Mon cœur s’est arrêté. J’ai construit en une fraction de seconde, un immense mur de béton autour de nous. Il n’y avait aucune chance que quelqu’un vienne « nous briser ». Maman te protège! Ce médecin, il n’a eu besoin d’aucun outil, d’aucun explosif ou de machinerie lourde pour démolir mon mur si soigneusement bâti. Il a dit : « Je n’ai pas de cœur ».
Tu étais là, mais ton petit cœur ne s’est pas présenté au rendez-vous. Pendant un instant, j’ai cru que mon cœur aussi était en train de se sauver à la vitesse grand V dans les couloirs de cet hôpital.
« Je n’ai pas de cœur »… Puis, après nous avoir parlé des probabilités de faire une fausse-couche, il a ajouté avec une délicatesse sans fin quelque chose du genre : « Il faut que tu prennes rendez-vous pour enlever ça, il y a des risques d’infection ». Ça. Hier, tu étais mon bébé, maintenant tu es « ça ».

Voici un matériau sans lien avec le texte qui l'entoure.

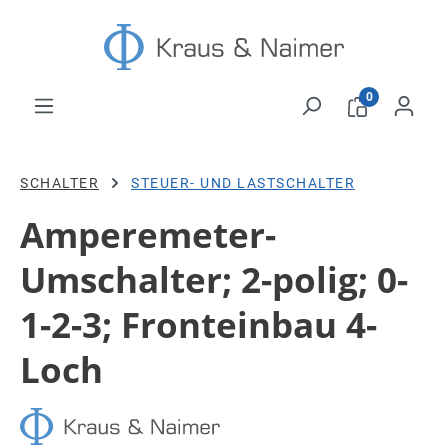
Zum Hauptinhalt springen
0
SCHALTER
STEUER- UND LASTSCHALTER
Amperemeter-
Umschalter; 2-polig; 0-
1-2-3; Fronteinbau 4-
Loch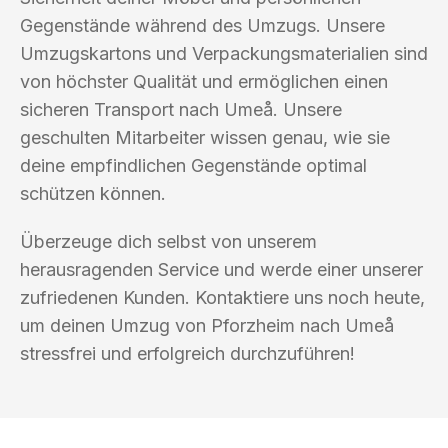
Gegenstände während des Umzugs. Unsere
Umzugskartons und Verpackungsmaterialien sind
von höchster Qualität und ermöglichen einen
sicheren Transport nach Umeå. Unsere
geschulten Mitarbeiter wissen genau, wie sie
deine empfindlichen Gegenstände optimal
schützen können.
Überzeuge dich selbst von unserem
herausragenden Service und werde einer unserer
zufriedenen Kunden. Kontaktiere uns noch heute,
um deinen Umzug von Pforzheim nach Umeå
stressfrei und erfolgreich durchzuführen!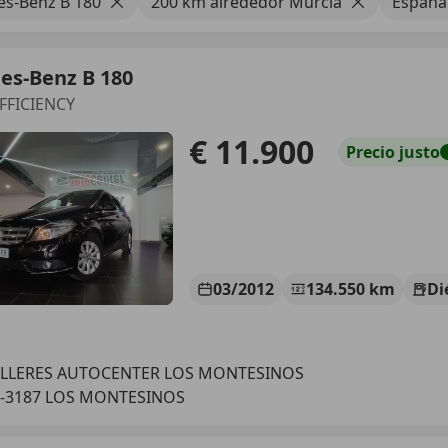
s-Benz B 180
200 km alrededor Murcia
España
es-Benz B 180
EFFICIENCY
€ 11.900
Precio
justo
03/2012
134.550 km
Di
ALLERES AUTOCENTER LOS MONTESINOS
S-3187 LOS MONTESINOS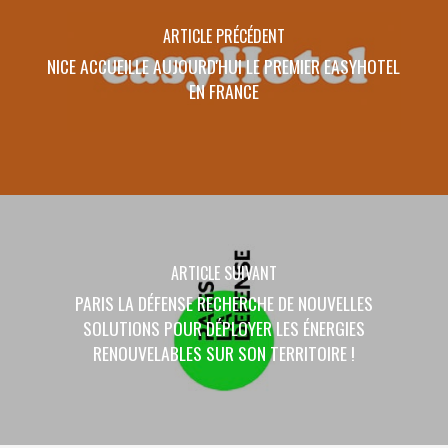
ARTICLE PRÉCÉDENT
NICE ACCUEILLE AUJOURD'HUI LE PREMIER EASYHOTEL
EN FRANCE
ARTICLE SUIVANT
PARIS LA DÉFENSE RECHERCHE DE NOUVELLES
SOLUTIONS POUR DÉPLOYER LES ÉNERGIES
RENOUVELABLES SUR SON TERRITOIRE !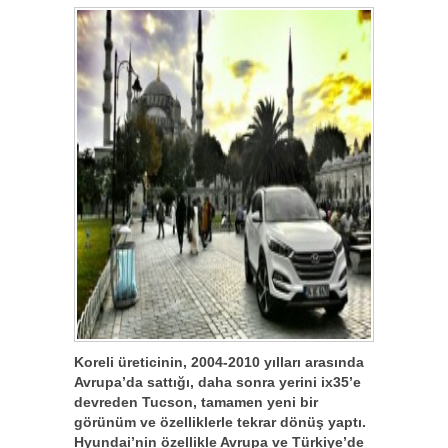
Koreli üreticinin, 2004-2010 yılları arasında
Avrupa’da sattığı, daha sonra yerini ix35’e
devreden Tucson, tamamen yeni bir
görünüm ve özelliklerle tekrar dönüş yaptı.
Hyundai’nin özellikle Avrupa ve Türkiye’de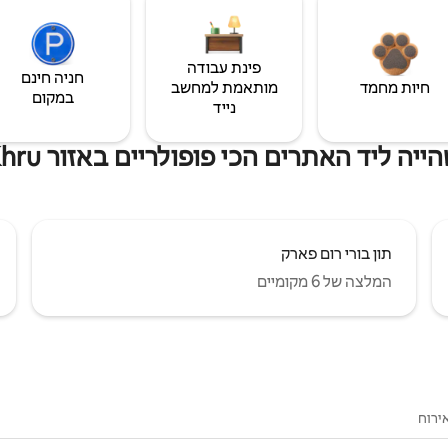
פינת עבודה
חניה חינם
חיות מחמד
מותאמת למחשב
במקום
נייד
ה ליד האתרים הכי פופולריים באזור Thung Khru
תון בורי רום פארק
המלצה של 6 מקומיים
ירוח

Il m’a fallu plusieurs longues journées à caresser mon ventre et une deuxième échographie quelques jours plus tard pour me rendre à l’évidence. Tu étais encore là, bien accroché. Mais c’était fini. Mon corps n’était plus en train de construire quoi que ce soit. Malgré la peine et le sentiment de dégoût profond que j’éprouvais pour mon corps ce jour-là, une pensée revenait toujours sécher mes larmes : tu avais choisi MON ventre pour venir vivre les douces premières semaines d’une vie si courte. Tu m’as choisie comme maman. J’avais fait un choix : tu partirais comme un bébé. Pas comme un simple « ça ».
Il s’est passé près de deux semaines avant que je sois confrontée à ce moment. J’avais envie de vivre ça à la maison avec toi. Les rugueuses tables d’examen du centre hospitalier me donnaient maintenant la nausée.
« Prends-en deux. Si ça ne marche pas après quatre heures, reprends-en deux ». C’était la consigne pour vivre « mon accouchement » à la maison avec l’aide d’une médication dévastatrice. 10 h, c’est parti. Mon corps a pris deux longues heures avant de réagir. Deux longues heures durant lesquelles je me disais : merde, et si j’avais fait le mauvais choix?
Il aura fallu dix heures de contractions répétées. Parfois plus qu’une vingtaine par heure. Debout, assise, couchée, dans la douche, dans le bain, en pyjama, nue, en robe de chambre. J’ai pleuré toutes les larmes de mon corps. J’ai hurlé toute la douleur qui me transperçait depuis des heures. En fin de soirée, tu n’étais plus là.
Tu m’as choisie comme maman et j’espère, mon trésor, avoir fait le maximum pour toi. Si ton petit cœur avait tenu le coup, tu serais arrivé dans nos vies à la fin de semaine de Perséides en août. Chaque année, je te promets de te chercher parmi les étoiles filantes comme je t’ai cherché dans les enfants il y a quelques années.